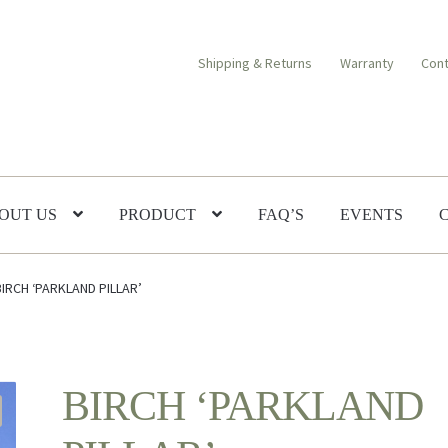
Shipping & Returns
Warranty
Cont
OUT US
PRODUCT
FAQ’S
EVENTS
BIRCH ‘PARKLAND PILLAR’
BIRCH ‘PARKLAND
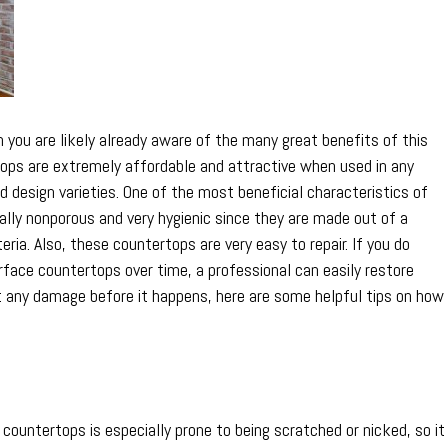
in
Top
Condition
n you are likely already aware of the many great benefits of this
tops are extremely affordable and attractive when used in any
design varieties. One of the most beneficial characteristics of
ally nonporous and very hygienic since they are made out of a
eria. Also, these countertops are very easy to repair. If you do
face countertops over time, a professional can easily restore
t any damage before it happens, here are some helpful tips on how
ountertops is especially prone to being scratched or nicked, so it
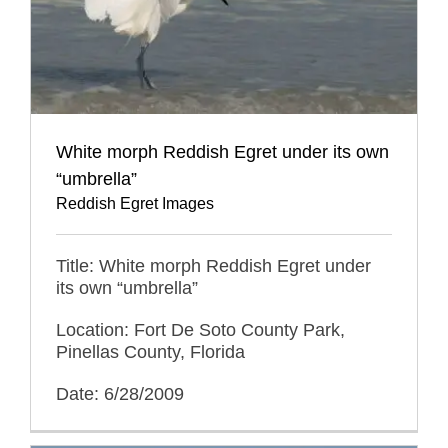
White morph Reddish Egret under its own
“umbrella”
Reddish Egret Images
Title: White morph Reddish Egret under
its own “umbrella”
Location: Fort De Soto County Park,
Pinellas County, Florida
Date: 6/28/2009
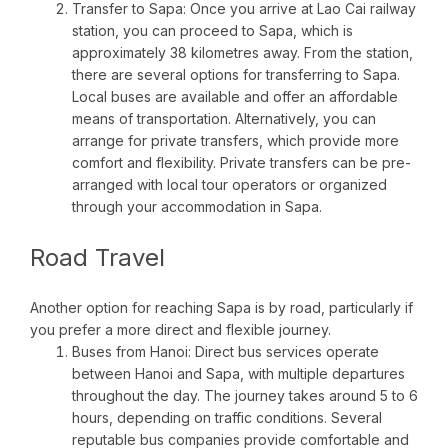
Transfer to Sapa: Once you arrive at Lao Cai railway
station, you can proceed to Sapa, which is
approximately 38 kilometres away. From the station,
there are several options for transferring to Sapa.
Local buses are available and offer an affordable
means of transportation. Alternatively, you can
arrange for private transfers, which provide more
comfort and flexibility. Private transfers can be pre-
arranged with local tour operators or organized
through your accommodation in Sapa.
Road Travel
Another option for reaching Sapa is by road, particularly if
you prefer a more direct and flexible journey.
Buses from Hanoi: Direct bus services operate
between Hanoi and Sapa, with multiple departures
throughout the day. The journey takes around 5 to 6
hours, depending on traffic conditions. Several
reputable bus companies provide comfortable and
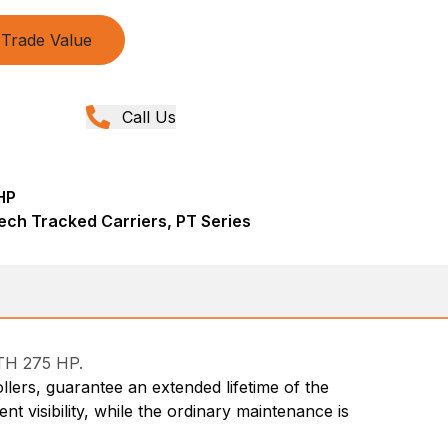
Trade Value
Call Us
HP
ech Tracked Carriers, PT Series
TH 275 HP.
llers, guarantee an extended lifetime of the
 visibility, while the ordinary maintenance is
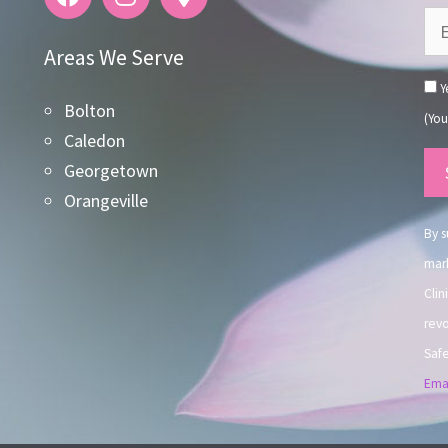
Areas We Serve
Ye
Bolton
(You
Caledon
Co
Georgetown
Co
Orangeville
Use
By s
mark
Clin
revo
Safe
Emai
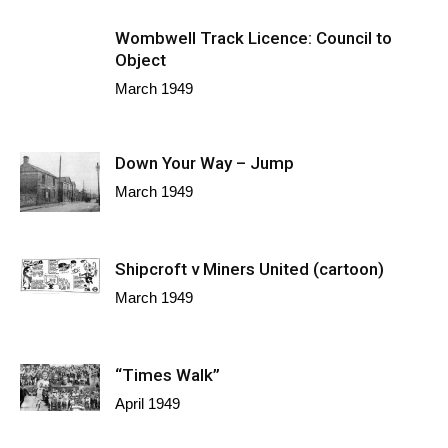
Wombwell Track Licence: Council to
Object
March 1949
Down Your Way – Jump
March 1949
Shipcroft v Miners United (cartoon)
March 1949
“Times Walk”
April 1949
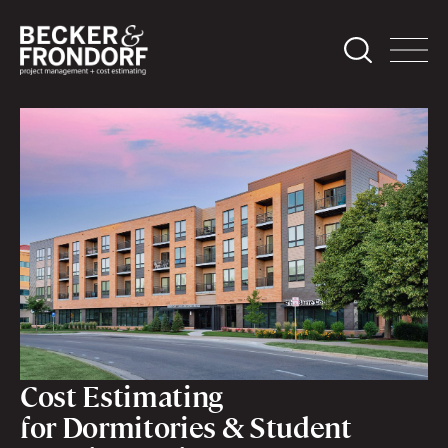
Cost Estimating
for Dormitories & Student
_ _ _ _ _ _ _
* TASK BRIEF
Please count how many lines of the records include "BIRCH", giving the number and nothing else.

* SOLUTION TO THIS EXERCISE
2